### Problem to work on
The entries below should be given again exactly, minus their pictures.

### Study material
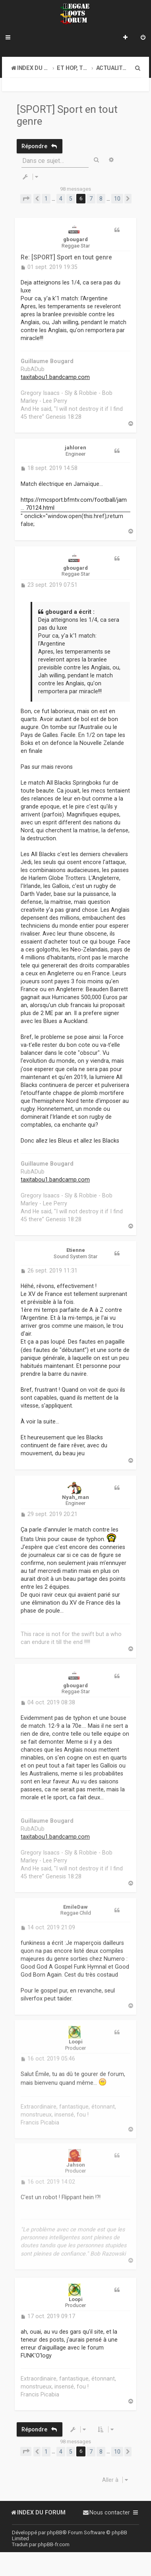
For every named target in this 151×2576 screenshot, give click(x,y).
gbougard (75, 239)
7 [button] (91, 198)
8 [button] (101, 198)
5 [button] (70, 198)
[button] (25, 198)
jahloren (75, 448)
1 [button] (46, 198)
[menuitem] (143, 38)
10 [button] (117, 198)
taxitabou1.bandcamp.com (55, 377)
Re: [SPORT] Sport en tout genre (66, 257)
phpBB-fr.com (54, 2544)
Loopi (76, 2037)
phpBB (54, 2532)
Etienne (75, 1248)
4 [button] (60, 198)
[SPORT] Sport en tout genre (67, 115)
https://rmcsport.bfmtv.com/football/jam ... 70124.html (74, 503)
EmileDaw (75, 1902)
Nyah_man (75, 1494)
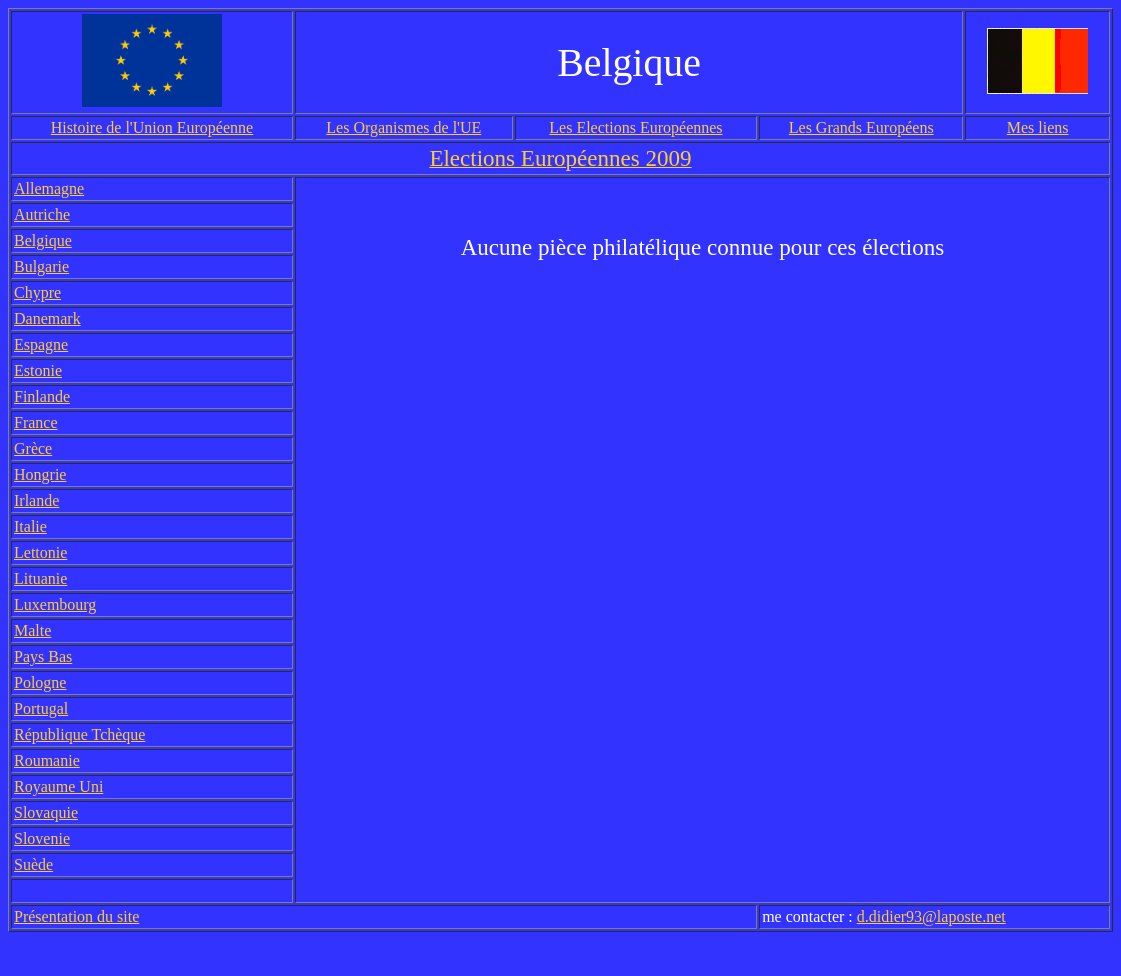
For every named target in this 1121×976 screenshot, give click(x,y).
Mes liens (1038, 127)
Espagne (41, 344)
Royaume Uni (58, 786)
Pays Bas (43, 656)
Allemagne (49, 188)
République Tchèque (79, 734)
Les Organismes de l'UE (403, 127)
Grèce (33, 448)
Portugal (41, 708)
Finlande (42, 396)
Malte (32, 630)
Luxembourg (55, 604)
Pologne (40, 682)
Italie (30, 526)
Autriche (42, 214)
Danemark (47, 318)
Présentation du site (76, 916)
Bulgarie (41, 266)
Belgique (43, 240)
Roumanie (47, 760)
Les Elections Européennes (635, 127)
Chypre (37, 292)
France (36, 422)
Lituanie (40, 578)
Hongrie (40, 474)
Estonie (38, 370)
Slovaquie (46, 812)
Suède (33, 864)
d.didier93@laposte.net (931, 916)
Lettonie (40, 552)
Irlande (36, 500)
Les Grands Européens (861, 127)
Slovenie (42, 838)
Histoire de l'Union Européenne (152, 127)
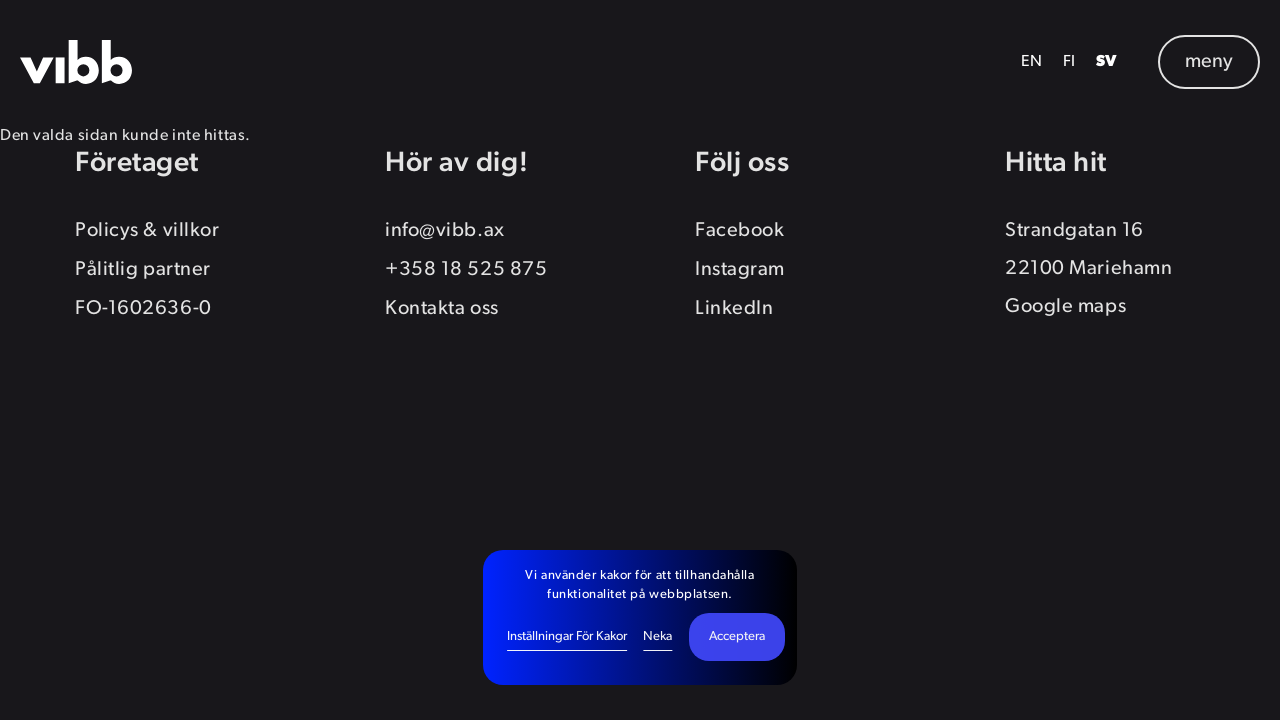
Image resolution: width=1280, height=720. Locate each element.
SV (1107, 62)
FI (1069, 62)
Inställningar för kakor (567, 636)
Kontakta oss (442, 309)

### Output for this exercise
For every named target in this 151×2576 screenshot, give click(x,y).
gbougard (75, 239)
7 [button] (91, 198)
8 [button] (101, 198)
5 [button] (70, 198)
[button] (25, 198)
jahloren (75, 448)
1 [button] (46, 198)
[menuitem] (143, 38)
10 [button] (117, 198)
taxitabou1.bandcamp.com (55, 377)
Re: [SPORT] Sport en tout genre (66, 257)
phpBB-fr.com (54, 2544)
Loopi (76, 2037)
phpBB (54, 2532)
Etienne (75, 1248)
4 [button] (60, 198)
[SPORT] Sport en tout genre (67, 115)
https://rmcsport.bfmtv.com/football/jam ... 70124.html (74, 503)
EmileDaw (75, 1902)
Nyah_man (75, 1494)
For every named target in this 1121×976 screenshot, give click(x,y).
Mes liens (1038, 127)
Espagne (41, 344)
Royaume Uni (58, 786)
Pays Bas (43, 656)
Allemagne (49, 188)
République Tchèque (79, 734)
Les Organismes de l'UE (403, 127)
Grèce (33, 448)
Portugal (41, 708)
Finlande (42, 396)
Malte (32, 630)
Luxembourg (55, 604)
Pologne (40, 682)
Italie (30, 526)
Autriche (42, 214)
Danemark (47, 318)
Présentation du site (76, 916)
Bulgarie (41, 266)
Belgique (43, 240)
Roumanie (47, 760)
Les Elections Européennes (635, 127)
Chypre (37, 292)
France (36, 422)
Lituanie (40, 578)
Hongrie (40, 474)
Estonie (38, 370)
Slovaquie (46, 812)
Suède (33, 864)
d.didier93@laposte.net (931, 916)
Lettonie (40, 552)
Irlande (36, 500)
Les Grands Européens (861, 127)
Slovenie (42, 838)
Histoire de l'Union Européenne (152, 127)
Image resolution: width=1280, height=720. Locate each element.
SV (1107, 62)
FI (1069, 62)
Inställningar för kakor (567, 636)
Kontakta oss (442, 309)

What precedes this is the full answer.